When Chris Nelson took over Liberty University’s radio drama about five years ago, he knew he wanted to take it in a new direction. The drama had previously focused on adapting plays for radio, but Nelson wanted to do something more philosophical. “The main questions I wanted to deal with were ‘What is truth?’ and ‘Is there absolute truth?’” he says. “I gave the writers a prompt with the idea of two mountain peaks: the Peak of Reliance, a place that used truth as a weapon, similar to a legalistic society, and the Peak of Defiance, a place where truth was relative to time and circumstance. That led us to a semester of world building.” This process led to the creation of “The Encounter,” which presents a dystopian world outside our time in which the listener accompanies four characters on their adventures as they encounter truth.

The major theme of the drama is the cyclical nature of man, specifically as it pertains to mankind’s tendency to draw close to the truth, fall away from it, and be brought back to it again by a voice of truth. The characters in the drama wonder if there is any truth beyond the lies of their respective societies.

“The Encounter” will ultimately boast seven seasons, and the team recently finished recording the fifth season. The first two seasons have already been released, and Nelson hopes to premiere the third season before this summer. Nelson, who is an associate professor and the Summer Arts program coordinator at Liberty, operates as the series’ creative manager. Associate Professor Dr. Chris Underation serves as Producer and Associate Professor Kornel Gerstner serves as sound editor. Several Liberty students and other faculty members are also actively involved in the project as voice actors, writers, editors, composers, and various other roles.

“The unique thing about our show is that it is produced within an academic setting,” Nelson remarks. “Most of the voice talent for seasons one and two are college-aged students here at the university, from a variety of disciplines. The show’s music is composed by a School of Music graduate student and I have conceptual art produced by a recent graduate from the Studio and Digital Art program.

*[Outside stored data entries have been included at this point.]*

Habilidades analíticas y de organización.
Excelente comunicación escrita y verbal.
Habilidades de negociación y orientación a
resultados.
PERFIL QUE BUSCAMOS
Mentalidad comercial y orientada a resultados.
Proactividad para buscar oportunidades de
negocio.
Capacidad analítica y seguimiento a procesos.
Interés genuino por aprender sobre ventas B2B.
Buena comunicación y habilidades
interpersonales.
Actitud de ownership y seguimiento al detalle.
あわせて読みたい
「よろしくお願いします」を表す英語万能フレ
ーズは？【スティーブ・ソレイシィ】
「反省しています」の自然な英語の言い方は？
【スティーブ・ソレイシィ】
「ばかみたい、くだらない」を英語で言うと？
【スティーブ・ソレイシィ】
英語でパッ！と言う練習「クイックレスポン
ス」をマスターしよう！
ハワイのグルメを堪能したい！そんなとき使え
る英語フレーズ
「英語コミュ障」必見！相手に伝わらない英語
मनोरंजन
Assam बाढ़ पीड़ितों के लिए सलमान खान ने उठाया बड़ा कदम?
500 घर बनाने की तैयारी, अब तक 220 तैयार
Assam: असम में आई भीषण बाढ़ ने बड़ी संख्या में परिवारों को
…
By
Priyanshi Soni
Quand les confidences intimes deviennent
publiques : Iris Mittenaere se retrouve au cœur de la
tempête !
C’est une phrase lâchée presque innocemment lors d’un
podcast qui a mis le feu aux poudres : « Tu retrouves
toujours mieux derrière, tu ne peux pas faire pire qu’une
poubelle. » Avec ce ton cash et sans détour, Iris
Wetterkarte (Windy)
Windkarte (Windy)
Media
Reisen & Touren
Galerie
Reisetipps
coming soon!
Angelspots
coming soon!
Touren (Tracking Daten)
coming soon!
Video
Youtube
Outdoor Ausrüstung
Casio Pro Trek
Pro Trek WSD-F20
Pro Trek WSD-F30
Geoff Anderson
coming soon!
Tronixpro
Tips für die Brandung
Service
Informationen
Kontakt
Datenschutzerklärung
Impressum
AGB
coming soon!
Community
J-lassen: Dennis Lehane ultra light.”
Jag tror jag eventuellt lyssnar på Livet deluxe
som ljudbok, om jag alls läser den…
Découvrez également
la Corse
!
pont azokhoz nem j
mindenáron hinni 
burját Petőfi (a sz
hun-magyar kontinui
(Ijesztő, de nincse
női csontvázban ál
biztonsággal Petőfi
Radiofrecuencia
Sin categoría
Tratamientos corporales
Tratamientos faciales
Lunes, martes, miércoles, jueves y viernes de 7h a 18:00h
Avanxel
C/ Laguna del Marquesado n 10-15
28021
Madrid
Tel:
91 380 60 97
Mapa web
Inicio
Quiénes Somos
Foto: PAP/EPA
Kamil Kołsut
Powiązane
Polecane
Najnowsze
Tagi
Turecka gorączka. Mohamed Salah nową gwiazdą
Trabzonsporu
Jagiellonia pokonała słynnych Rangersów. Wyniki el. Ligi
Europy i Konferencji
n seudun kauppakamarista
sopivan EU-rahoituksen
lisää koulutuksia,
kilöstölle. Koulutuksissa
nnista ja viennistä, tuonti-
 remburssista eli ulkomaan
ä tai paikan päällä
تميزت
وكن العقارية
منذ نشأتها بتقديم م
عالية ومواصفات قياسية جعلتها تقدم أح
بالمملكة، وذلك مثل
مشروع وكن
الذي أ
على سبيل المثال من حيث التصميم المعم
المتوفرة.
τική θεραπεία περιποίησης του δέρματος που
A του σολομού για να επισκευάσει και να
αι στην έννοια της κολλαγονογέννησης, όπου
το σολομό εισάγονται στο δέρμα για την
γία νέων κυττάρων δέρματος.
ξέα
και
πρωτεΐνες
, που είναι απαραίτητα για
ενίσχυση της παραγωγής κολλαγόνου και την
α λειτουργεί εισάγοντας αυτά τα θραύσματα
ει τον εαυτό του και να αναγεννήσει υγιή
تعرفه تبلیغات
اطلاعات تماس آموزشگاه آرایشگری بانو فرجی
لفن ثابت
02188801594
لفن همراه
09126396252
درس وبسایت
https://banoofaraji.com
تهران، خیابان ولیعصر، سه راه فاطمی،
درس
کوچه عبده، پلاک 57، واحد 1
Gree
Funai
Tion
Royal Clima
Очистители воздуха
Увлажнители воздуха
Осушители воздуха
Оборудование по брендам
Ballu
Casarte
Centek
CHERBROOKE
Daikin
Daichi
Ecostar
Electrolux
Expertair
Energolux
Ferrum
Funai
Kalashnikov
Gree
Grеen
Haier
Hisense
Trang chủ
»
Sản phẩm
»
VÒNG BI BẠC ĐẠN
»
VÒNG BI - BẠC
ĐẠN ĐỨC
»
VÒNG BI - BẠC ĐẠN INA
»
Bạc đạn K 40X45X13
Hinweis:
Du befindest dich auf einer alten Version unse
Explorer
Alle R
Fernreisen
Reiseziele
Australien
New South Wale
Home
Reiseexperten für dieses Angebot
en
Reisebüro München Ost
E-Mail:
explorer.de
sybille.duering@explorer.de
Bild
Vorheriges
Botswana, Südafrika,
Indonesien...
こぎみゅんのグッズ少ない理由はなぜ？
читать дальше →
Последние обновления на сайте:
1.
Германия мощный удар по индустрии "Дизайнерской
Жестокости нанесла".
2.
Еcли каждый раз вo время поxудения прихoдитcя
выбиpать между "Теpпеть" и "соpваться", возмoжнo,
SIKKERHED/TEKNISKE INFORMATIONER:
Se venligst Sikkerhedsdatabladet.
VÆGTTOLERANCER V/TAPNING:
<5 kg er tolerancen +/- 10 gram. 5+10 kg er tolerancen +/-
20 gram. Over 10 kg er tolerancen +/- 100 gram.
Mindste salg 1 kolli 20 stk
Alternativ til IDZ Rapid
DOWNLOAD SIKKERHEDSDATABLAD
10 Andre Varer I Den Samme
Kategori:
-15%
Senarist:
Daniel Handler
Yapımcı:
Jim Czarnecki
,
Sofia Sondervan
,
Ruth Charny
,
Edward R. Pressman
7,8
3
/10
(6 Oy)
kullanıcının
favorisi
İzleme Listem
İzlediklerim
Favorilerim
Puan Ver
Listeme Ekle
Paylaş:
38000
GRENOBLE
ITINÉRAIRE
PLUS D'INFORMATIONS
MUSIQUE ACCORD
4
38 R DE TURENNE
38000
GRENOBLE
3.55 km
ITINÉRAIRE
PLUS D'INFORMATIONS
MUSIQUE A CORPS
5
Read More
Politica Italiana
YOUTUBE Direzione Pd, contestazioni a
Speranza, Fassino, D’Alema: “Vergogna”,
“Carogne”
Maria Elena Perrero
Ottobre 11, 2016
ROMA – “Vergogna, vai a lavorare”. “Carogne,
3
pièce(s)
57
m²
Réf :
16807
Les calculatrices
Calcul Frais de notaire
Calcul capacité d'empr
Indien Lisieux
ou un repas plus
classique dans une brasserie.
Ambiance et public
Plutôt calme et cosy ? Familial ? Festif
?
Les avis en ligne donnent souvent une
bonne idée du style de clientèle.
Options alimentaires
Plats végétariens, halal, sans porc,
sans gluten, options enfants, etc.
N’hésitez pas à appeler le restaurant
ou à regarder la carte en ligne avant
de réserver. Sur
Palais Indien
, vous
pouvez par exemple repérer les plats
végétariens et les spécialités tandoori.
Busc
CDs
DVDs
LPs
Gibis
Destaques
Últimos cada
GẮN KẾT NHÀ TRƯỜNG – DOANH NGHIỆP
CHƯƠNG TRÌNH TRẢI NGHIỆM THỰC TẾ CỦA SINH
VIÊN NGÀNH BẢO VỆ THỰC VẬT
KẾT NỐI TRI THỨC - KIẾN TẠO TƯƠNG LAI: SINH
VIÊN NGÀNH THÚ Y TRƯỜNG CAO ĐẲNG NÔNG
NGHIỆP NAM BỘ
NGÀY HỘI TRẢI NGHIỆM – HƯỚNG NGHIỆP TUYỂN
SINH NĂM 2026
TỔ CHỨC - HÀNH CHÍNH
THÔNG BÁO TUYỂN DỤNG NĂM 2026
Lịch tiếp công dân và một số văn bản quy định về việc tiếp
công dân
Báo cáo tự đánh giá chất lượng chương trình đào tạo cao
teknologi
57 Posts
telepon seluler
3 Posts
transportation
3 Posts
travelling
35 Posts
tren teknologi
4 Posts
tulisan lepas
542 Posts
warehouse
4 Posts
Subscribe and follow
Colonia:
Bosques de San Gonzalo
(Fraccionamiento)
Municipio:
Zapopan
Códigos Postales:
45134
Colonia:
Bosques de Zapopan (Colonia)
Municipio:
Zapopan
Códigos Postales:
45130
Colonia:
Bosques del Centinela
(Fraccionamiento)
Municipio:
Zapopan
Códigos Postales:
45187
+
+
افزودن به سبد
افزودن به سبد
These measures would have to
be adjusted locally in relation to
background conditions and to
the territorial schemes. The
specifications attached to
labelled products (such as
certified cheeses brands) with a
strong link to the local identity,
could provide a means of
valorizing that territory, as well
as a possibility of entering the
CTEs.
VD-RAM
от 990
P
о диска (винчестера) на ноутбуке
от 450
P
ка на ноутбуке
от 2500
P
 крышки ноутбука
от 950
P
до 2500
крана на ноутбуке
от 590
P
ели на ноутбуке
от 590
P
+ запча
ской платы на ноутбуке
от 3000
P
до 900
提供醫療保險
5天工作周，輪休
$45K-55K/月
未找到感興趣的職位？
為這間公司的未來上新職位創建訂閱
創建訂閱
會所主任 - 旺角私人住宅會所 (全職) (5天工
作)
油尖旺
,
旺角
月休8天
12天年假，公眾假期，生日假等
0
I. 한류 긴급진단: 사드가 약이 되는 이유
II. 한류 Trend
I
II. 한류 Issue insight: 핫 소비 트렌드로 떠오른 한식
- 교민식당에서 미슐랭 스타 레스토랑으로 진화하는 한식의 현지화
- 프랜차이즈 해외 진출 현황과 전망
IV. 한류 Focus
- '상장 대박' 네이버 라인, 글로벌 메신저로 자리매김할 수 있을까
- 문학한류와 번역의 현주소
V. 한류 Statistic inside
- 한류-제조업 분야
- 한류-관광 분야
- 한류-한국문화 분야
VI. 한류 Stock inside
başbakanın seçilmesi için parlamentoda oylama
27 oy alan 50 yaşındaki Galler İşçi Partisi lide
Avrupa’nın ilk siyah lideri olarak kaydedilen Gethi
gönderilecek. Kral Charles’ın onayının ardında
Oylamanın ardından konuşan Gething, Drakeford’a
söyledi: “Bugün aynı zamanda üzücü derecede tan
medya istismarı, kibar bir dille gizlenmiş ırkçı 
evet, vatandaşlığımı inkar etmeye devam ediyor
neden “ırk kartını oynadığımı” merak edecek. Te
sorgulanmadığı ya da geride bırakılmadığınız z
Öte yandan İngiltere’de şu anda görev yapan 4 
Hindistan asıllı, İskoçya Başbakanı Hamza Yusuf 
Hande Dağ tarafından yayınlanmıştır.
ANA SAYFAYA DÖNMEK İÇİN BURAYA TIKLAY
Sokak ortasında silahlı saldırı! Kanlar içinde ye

I am surrounded by an amazing pool of talent here at Liberty.”

Mark McDowell, the series’ composer, has thoroughly enjoyed his experience with the show. “Composing for the series has truly been a unique experience thus far,” he says. “The storyline and main characters, within the context of the mysterious societies, laid the foundation for a diverse compositional palette. It’s been really fun working on each episode and composing music that complements the storyline.”

“‘The Encounter’ has brought a new sense of creative fulfillment to my world as an artist,” adds Jamie Cloutier, administrative assistant for Liberty’s Department of Theatre Arts and voice actor for the series. “Voiceover work is a relatively new form of performance art in my career and I have fallen in love with the unique challenges that go along with delivering a vivid storyline through the use of voice acting.”

Liberty students who participate in “The Encounter” can use the opportunity for college credit, but that is clearly not the only reason they are getting involved.

“I started writing fiction in high school, but it’s when I started writing for ‘The Encounter’ in undergrad that I realized how much I loved writing audio dramas too,” says Colton Grellier, Liberty student and lead writer of the series. “The beauty of this medium is that you engage the audience’s imagination as if they were reading a book while also having the assorted toolbox of actors and sound effects that bring the story to life as if on screen.”

“The most rewarding part of working on ‘The Encounter’ is being part of a creative team,” notes Joshua Reed, Liberty student and voice actor for the series. “Even as a voice actor I got to give my opinion on the writing and make suggestions about where the story should go. It was an awesome experience to be a part of the storytelling process.”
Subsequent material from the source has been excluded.